My mom padded from the kitchen back into the living room in her candy-cane covered flannel peejays, her ceramic “Trust me, I'm a med student” mug newly refilled with coffee. She handed the cup good-naturedly over to Dad, who was sitting on the sofa. Then she plopped down on the couch and nestled right up against him. What in the hell was going on with these two? This overt cuddling was not like them, at least, not in my recent memory. I turned my head from them, not wanting to make them feel self-conscious lest I ruin the moment.

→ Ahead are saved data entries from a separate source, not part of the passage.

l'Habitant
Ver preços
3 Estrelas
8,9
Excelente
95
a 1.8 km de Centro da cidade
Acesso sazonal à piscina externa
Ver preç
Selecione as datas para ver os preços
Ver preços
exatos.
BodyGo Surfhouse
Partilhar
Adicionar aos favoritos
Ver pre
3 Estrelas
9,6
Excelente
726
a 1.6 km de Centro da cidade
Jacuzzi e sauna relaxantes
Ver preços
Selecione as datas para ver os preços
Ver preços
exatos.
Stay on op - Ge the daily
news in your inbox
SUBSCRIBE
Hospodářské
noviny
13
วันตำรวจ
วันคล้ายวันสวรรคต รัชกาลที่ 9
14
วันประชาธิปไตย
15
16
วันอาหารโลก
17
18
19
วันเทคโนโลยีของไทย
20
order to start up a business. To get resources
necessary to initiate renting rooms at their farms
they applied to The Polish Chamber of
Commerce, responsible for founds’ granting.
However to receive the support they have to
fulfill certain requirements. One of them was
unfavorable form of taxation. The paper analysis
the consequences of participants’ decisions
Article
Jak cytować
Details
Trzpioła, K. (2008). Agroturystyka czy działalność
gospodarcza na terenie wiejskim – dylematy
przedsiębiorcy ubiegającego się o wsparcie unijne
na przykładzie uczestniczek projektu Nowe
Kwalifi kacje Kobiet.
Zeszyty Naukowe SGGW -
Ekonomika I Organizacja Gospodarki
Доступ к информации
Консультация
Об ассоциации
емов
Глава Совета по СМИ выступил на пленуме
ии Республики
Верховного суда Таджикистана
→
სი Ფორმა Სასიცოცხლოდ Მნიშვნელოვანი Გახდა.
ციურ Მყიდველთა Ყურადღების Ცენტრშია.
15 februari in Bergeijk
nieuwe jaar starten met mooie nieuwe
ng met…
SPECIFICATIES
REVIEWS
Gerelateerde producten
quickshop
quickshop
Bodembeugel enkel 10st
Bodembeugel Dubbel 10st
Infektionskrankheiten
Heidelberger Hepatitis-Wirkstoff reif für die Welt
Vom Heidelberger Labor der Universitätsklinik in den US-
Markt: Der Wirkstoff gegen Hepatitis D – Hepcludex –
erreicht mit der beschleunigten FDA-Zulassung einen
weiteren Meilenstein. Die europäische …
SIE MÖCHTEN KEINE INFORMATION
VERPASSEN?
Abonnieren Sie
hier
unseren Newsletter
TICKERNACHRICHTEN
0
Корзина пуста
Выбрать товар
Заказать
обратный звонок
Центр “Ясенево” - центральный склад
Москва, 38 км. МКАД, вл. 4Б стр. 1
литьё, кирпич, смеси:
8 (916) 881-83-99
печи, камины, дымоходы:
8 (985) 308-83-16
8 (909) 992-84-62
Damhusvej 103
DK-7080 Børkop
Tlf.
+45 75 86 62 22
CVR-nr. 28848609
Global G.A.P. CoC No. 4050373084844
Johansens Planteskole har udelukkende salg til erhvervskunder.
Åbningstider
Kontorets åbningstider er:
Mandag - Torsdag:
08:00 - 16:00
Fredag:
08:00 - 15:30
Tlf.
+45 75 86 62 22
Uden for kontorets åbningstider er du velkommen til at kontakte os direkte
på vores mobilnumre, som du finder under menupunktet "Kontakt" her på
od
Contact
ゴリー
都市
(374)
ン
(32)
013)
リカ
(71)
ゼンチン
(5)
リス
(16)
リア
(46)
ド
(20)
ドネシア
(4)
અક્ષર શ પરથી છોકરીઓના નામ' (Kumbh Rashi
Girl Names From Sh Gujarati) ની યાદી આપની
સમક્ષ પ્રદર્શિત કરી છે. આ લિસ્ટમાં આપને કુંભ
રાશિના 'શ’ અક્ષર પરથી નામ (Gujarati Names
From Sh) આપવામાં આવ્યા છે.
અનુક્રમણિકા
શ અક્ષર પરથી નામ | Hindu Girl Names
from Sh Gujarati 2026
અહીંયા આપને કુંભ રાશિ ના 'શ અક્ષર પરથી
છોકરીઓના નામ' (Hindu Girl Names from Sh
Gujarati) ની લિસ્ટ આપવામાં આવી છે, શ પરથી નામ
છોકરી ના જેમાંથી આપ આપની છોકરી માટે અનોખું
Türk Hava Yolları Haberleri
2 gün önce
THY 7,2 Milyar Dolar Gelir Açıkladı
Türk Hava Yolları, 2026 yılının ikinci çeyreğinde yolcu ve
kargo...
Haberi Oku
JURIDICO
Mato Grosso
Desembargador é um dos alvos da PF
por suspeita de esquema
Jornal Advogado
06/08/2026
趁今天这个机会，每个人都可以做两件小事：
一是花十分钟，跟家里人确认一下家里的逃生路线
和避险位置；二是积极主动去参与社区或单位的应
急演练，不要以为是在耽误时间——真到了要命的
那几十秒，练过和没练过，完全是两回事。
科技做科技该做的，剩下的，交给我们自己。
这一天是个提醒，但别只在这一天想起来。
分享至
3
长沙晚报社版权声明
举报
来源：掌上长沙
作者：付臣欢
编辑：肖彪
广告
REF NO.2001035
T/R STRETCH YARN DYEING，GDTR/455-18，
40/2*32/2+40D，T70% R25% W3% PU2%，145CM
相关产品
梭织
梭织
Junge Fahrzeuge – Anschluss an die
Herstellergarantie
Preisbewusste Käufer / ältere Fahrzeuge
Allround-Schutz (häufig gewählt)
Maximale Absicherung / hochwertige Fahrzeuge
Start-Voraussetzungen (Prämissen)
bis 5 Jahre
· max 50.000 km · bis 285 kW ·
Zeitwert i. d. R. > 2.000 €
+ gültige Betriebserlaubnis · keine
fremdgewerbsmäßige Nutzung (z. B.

They seemed atypically happy with each other in the last few days, out of nowhere rocking a Norman Rockwell vibe. Mom's college classes were suspended until after the winter break, so she was home more, and she'd even baked a pecan pie, which came out a little soggy, but still. I couldn't account for the sudden turnaround. I'd never spoken to her about the night I'd discovered her
not
working at the Regent, but now, maybe it was a moot point.

I would have investigated their newfound reconnection a little further were I not so distracted by the laptop I had unwrapped earlier this morning from “Santa.”

“Dad installed Photoshop on it for you,” Mom said, winking at me.

“Well, I know my young Skye-walker still uses film,” Dad said, “but I figured maybe it would come in handy for you at some point. We can look for a sale on a scanner/printer in the Sunday circulars and find a good deal.”

“Thanks, Dad. I love it.”

“It's only a used one. But it's not too old, and a buddy of mine from work loaded it up with software.”

“It'll be great for you to take with you to school next year,” Mom said.

“Oh, hey, about that,” I said, perking up even more, “I've applied for a couple of scholarships that the guidance counselor at school thinks I've got a shot at. I mean, I'm not getting my hopes up or anything, but you never know.”

I'd officially completed all my college applications and submitted them well before the deadline, even managing to write what I thought was a pretty decent personal essay despite everything that was weighing on me these last few weeks. I was finally starting to feel like I could breathe again having gotten that off my plate. Now, the waiting game.